Sigmund Freud believed that our dreams are often manifestations of latent sexual anxiety, most frequently Oedipal in nature. Conversely, Dr. Phil submitted that our nightly venture into the fantasy world represents nothing more than sick subconscious perversions which can only be overcome by pulling ourselves up by the boot straps and getting our wives' teeth whitened.
Hopefully, neither of these theories holds water, because if so, I may need to revisit my childhood.
A lot of our dreams share commonalities: We forget to study and show up late for a final exam. We try to run, but our legs pump in slow motion. We fall off a cliff and jerk ourselves awake just before splattering on the craggy rocks below.
My dreams fall along these lines, as well. The issue, however, is that they're embellished with additional details, like a Big Mac which has too much special sauce, another slice of processed cheese and a third patty containing the meat of 3,672 more cows.
For example, I'll show up late to that final, but I'll also be naked and holding hands with a seven-foot Gumby.

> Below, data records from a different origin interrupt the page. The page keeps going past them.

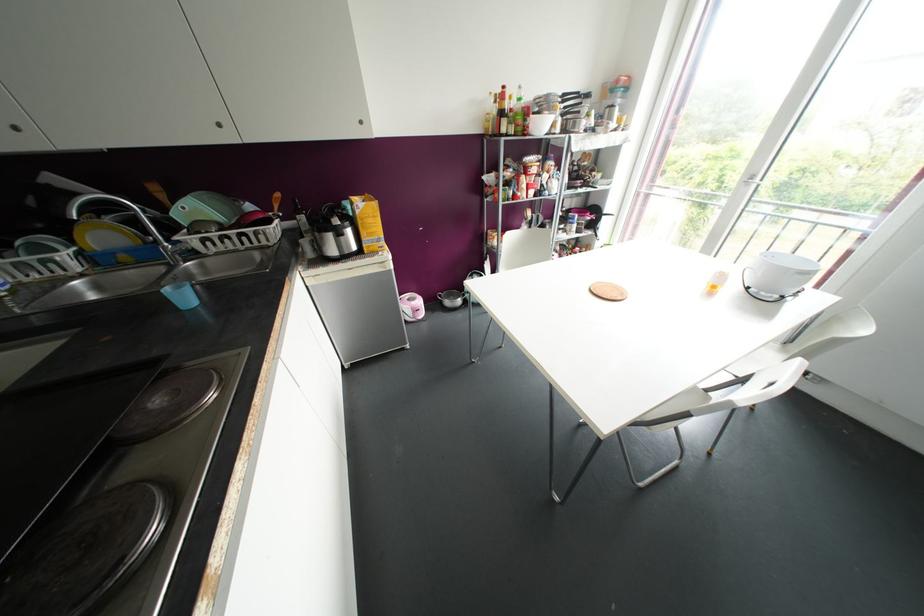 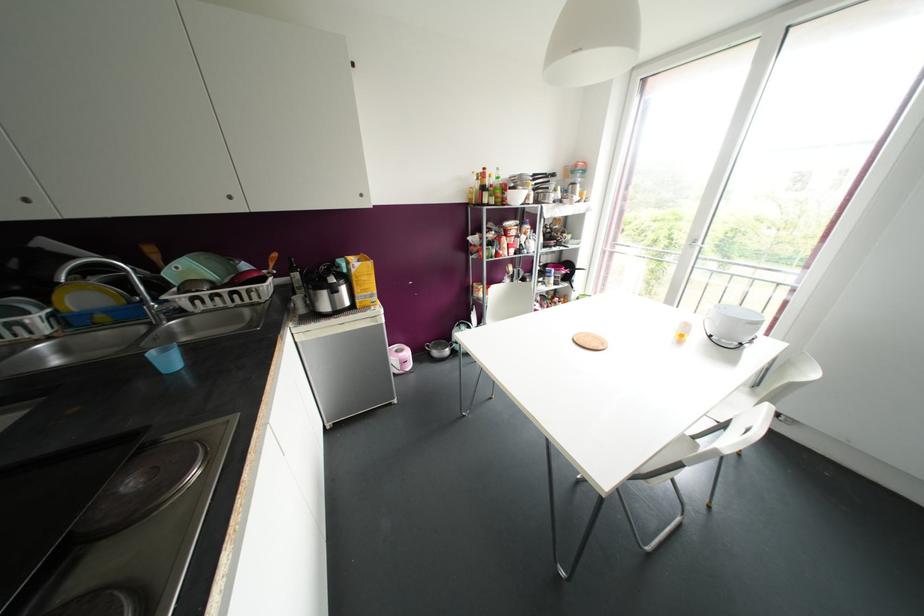 The point at (616, 108) is marked in the first image. Where is the corresponding point in the second image?

(578, 185) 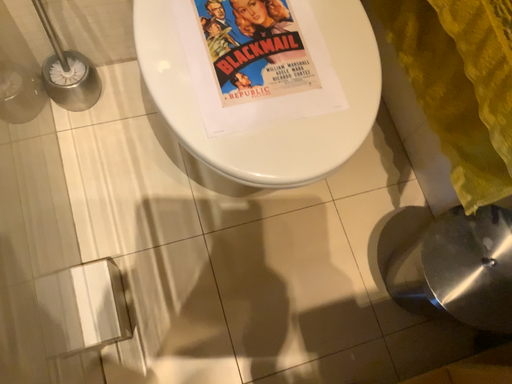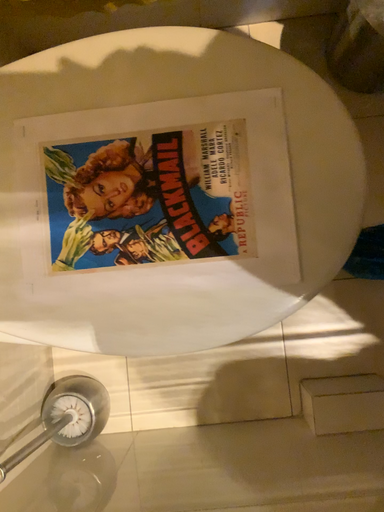 Question: How did the camera likely rotate when shooting the video?

Choices:
 (A) rotated downward
 (B) rotated upward

Answer: (A)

Or I'll fall off that cliff, but won't hit bottom because my high school football coach catches me, dressed like Mrs. Roper from Three's Company. The really interesting aspect of dreaming is that it all seems to make sense while happening. "Thanks for catching me, Coach. That's a nice springy floral print on your housecoat. See you at practice."
I've grown used to some really sick and wrong dreams, and I usually rationalize that it's my brain's way of acknowledging pent up frustrations and fears. It's a tool for releasing the pressure relief valve in my unconscious mind in order to function in the waking world. A few Republican congressmen could benefit from this mechanism, to prevent being caught with real-life hookers, wearing real-life diapers.
Well, thanks for walking through this analysis with me. I feel a lot better just getting it all out there and inviting a little dialogue. I'd really feel better if anyone who reads this could drop me a note, and relate any dreams they've had; the weirder, the better. Thanks. Oh, and there's one more dream I wanted to share; this one happened last Tuesday.
Batman was peeing on me—the Adam West Batman.
Do you think that's a signal that I'm destined to star alongside Christian Bale as the next Robin?